Il veut s’engager dans l’armée, mais son souhait va être difficile à réaliser. Lorsqu’il se présente, le médecin militaire refuse de l’incorporer au prétexte qu’il mesure 1,58 mètre, à peine plus grand qu’un fusil, et qu’il ne pèse pas lourd. Aussi, quand l’ordre de la mobilisation générale est décrété le 1er août 1914, un officier lui donne sa chance. L’entraînement est catastrophique malgré les efforts déployés. Il est le souffre-douleur de ses compagnons. C’est un tribunal militaire qui, devant son insistance, l’envoie au front. Il rejoint le 27e bataillon de chasseurs alpins…
La Grande Guerre, comme certains se plaisent à la nommer, a fait l’objet d’une quantité astronomique de publications historiques, de témoignages, d’analyses, d’œuvres de fiction. Elle a nourri l’imaginaire d’horreurs, de combats barbares. Elle a aussi donné l’occasion à des individus de se surpasser, de vivre une autre vie que celle à laquelle ils semblaient destinés.
Le scénariste donne les grandes étapes de l’existence du héros, depuis sa volonté de défendre son pays, et détaille quelques-uns de ses exploits. Il montre aussi les obstacles qu’il a dû surmonter pour arriver à donner toute sa dimension. N’a-t-il pas fait 1180 prisonnier allemands en trois ans, été blessé neuf fois, failli être condamné par un Conseil de guerre pour “désertion”? Julien Hervieux montre aussi la rigidité des normes militaires, les a priori, les vexations, le harcèlement de la part de ses compagnons moquant sa petite taille.
Si Éric Stalner use de son dessin réaliste au possible avec son brio habituel, il met en avant un personnage qui n’a rien du physique d’un superhéros. Mais il sait insuffler sa volonté, son opiniâtreté, son désir de combattre pour défendre son pays contre un envahisseur. Il restitue avec une belle virtuosité l’ambiance des combats, le dénuement des champs de bataille, les terres labourées par des explosions continues.

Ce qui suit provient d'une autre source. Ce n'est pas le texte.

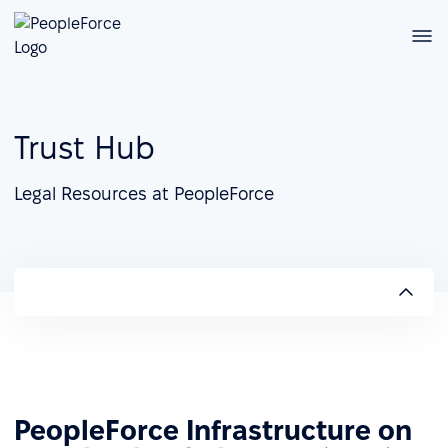
Trust Hub
Legal Resources at PeopleForce
PeopleForce Infrastructure on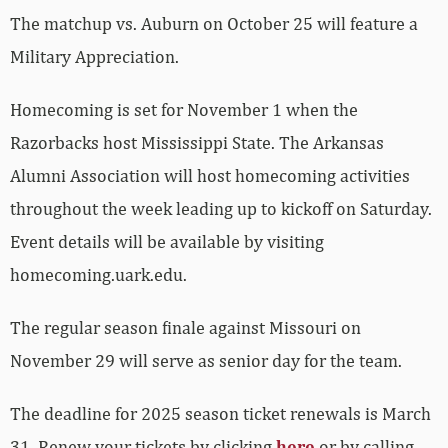
The matchup vs. Auburn on October 25 will feature a
Military Appreciation.
Homecoming is set for November 1 when the
Razorbacks host Mississippi State. The Arkansas
Alumni Association will host homecoming activities
throughout the week leading up to kickoff on Saturday.
Event details will be available by visiting
homecoming.uark.edu.
The regular season finale against Missouri on
November 29 will serve as senior day for the team.
The deadline for 2025 season ticket renewals is March
31. Renew your tickets by clicking
here
or by calling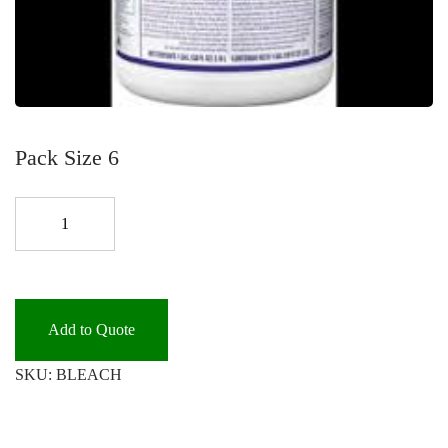
Pack Size 6
BLEACH
6/GAL.
*
quantity
Add to Quote
SKU:
BLEACH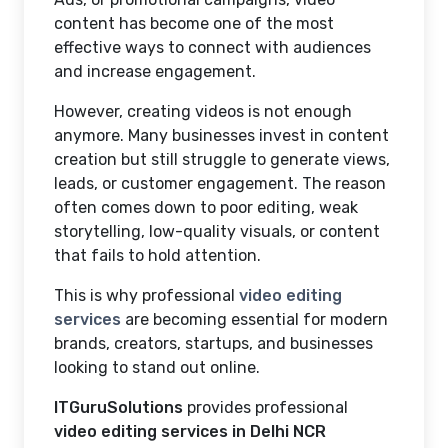
content has become one of the most
effective ways to connect with audiences
and increase engagement.
However, creating videos is not enough
anymore. Many businesses invest in content
creation but still struggle to generate views,
leads, or customer engagement. The reason
often comes down to poor editing, weak
storytelling, low-quality visuals, or content
that fails to hold attention.
This is why professional
video editing
services
are becoming essential for modern
brands, creators, startups, and businesses
looking to stand out online.
ITGuruSolutions
provides professional
video editing services in Delhi NCR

Un premier album qui rend un bel hommage à un homme courageux, un héros resté dans l’ombre. Son histoire est servie par le scénario solide de Julien Hervieux et la mise en images remarquable d’Éric Stalner.
serge perraud
Julien Hervieux (scénario) & Éric Stalner (dessins & couleurs), Albert Roche, Bamboo, label “Grand Angle”, septembre 2024, 64 p. — 16,90 €.